Speaking on Joy FM’s news analysis programme Newsfile on Saturday March 19, the Editor-in-Chief of the New Crusading Guide told Samson Lardy Anyenini that unless and until substantial evidence is adduced to prove that Dr Henry Kofi Wampah knew his son-in-law (David McDermott) was a wanted drug lord in the UK, and accommodated him nonetheless, he (Wampah) must be given the benefit of the doubt and spared criticism.

McDermott, 42, from Ormskirk, a target in Operation Captura – a collaboration between British and Spanish authorities to track down Britain’s most wanted fugitives in Spain – was arrested during a joint operation involving officers from the National Crime Agency (NCA) of the UK and the Ghanaian Bureau of National Investigations on Friday March 11, in Accra.

Mr McDermott is suspected to have been a member of a Liverpool-based organised crime group, involved in a conspiracy to import and supply cocaine, which was seized from a container of frozen Argentinian beef in May 2013 at Tilbury Docks. He is also wanted for conspiracy to blackmail.

He was in possession of a Ghanaian passport with the name David Smith when he was arrested. He had lived in Ghana for three years and married Dr Wampah’s “step-daughter”, before his arrest in connection with the $71-million drug operation.

McDermott forayed into the mining industry while he lived as a free man in Ghana. Critics have wondered how McDermott could have stayed in Ghana for that long without being detected by both UK and Ghanaian intelligence. They have, thus, clamoured for Dr Wampah’s resignation over the matter.

However, Kweku Baako believes Dr Wampah must be spared the flak until he has been proven, through evidence, to have protected McDermott despite having known he was a fugitive drug lord.

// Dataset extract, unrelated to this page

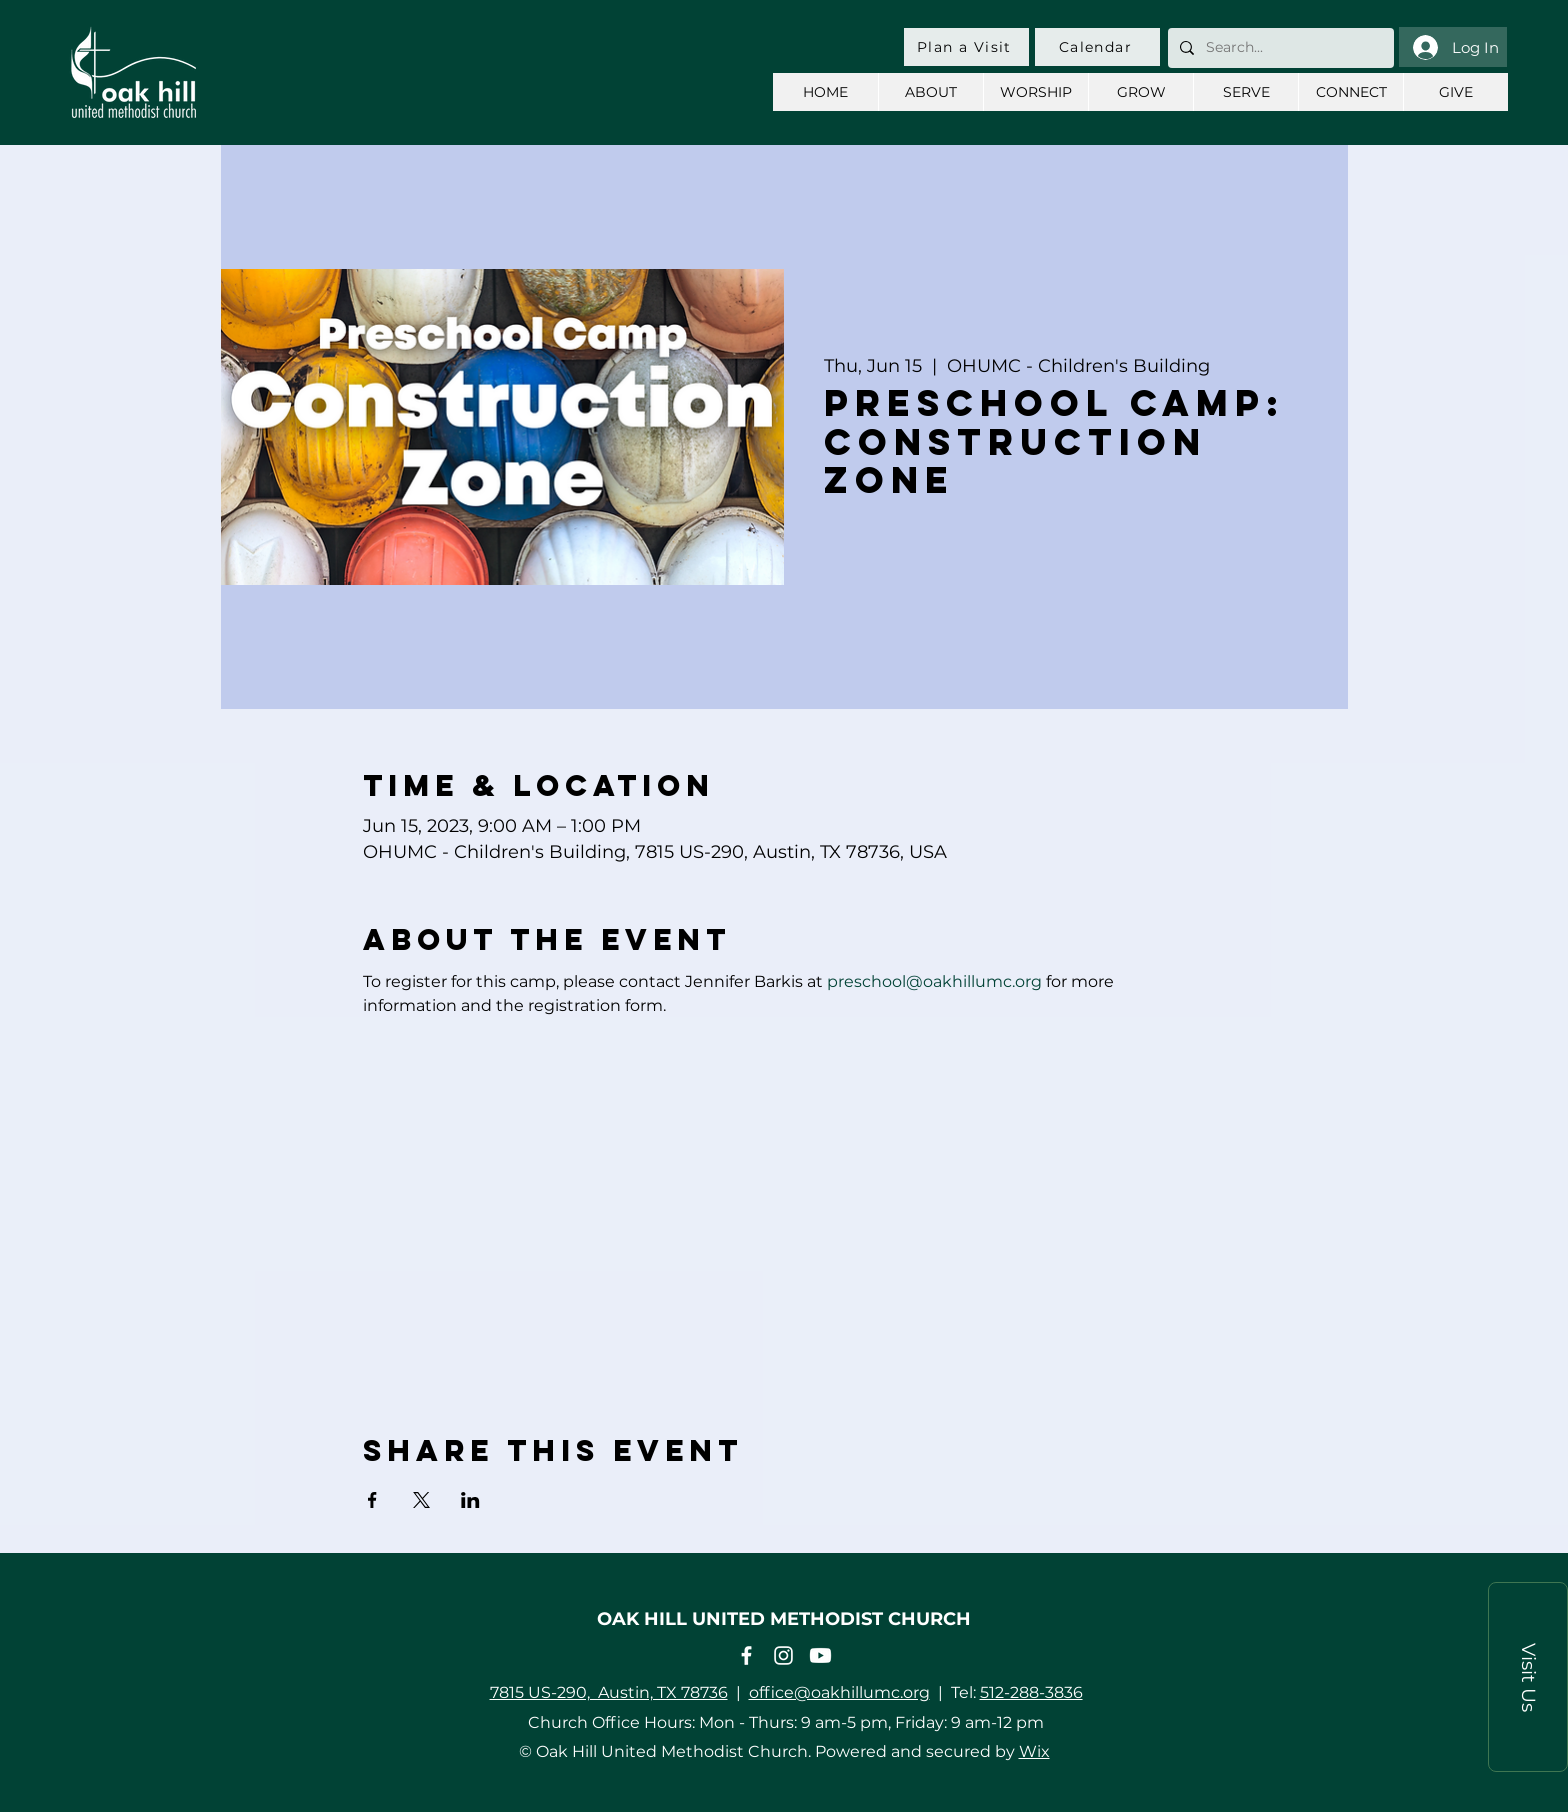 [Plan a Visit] (966, 47)
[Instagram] (783, 1655)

Mr Baako Jr is in good company with security analyst Dr Kwesi Aning, who expressed similar sentiments in a recent interview with Accra FM.

Speaking with Chief Jerry Forson on Accra100.5FM’s morning show, Ghana Yensom, Dr Aning stated that questions will have to be asked of institutions that failed to track the movement of Mr McDermott.

“McDermott is a drug lord who has escaped from the UK. We know that when such a suspect flees, there will be an alert to the UK anti-drugs department and also to Interpol.

“Did they [police in Ghana] ever get an alert from Interpol? And if they did, when did they get it?”

He said the heads of certain specific institutions must be made to answer certain questions. ‘When did McDermott enter Ghana?’ Then you call the Passport boss and ask him: ‘When was his passport issued?’ Then, ask His Excellency Jon Benjamin (the British High Commissioner to Ghana) if he knows if an alert was issued for the arrest of McDermott, and if it was, when was it issued, and all that?’

“Once more, if the answers to these fit a certain pattern, then it relates to institutional failure once again. So, it’s not about having Act 526 of 1996, it’s not about having a Spy Bill, it’s about having the competent people – round pegs in round holes, and square pegs in square holes – to protect this country.

“And McDermott’s ability to stay here three years under cover raises fundamental issues. So, let’s put Dr Wampah out of this equation. There are other questions that can be raised, but let’s put Dr Wampah out, and let’s focus on possible institutional failures in this country that allowed this man to enter, allowed him to stay, get a Ghanaian passport, and to claim he was in the mining industry [as it] raises fundamental questions.”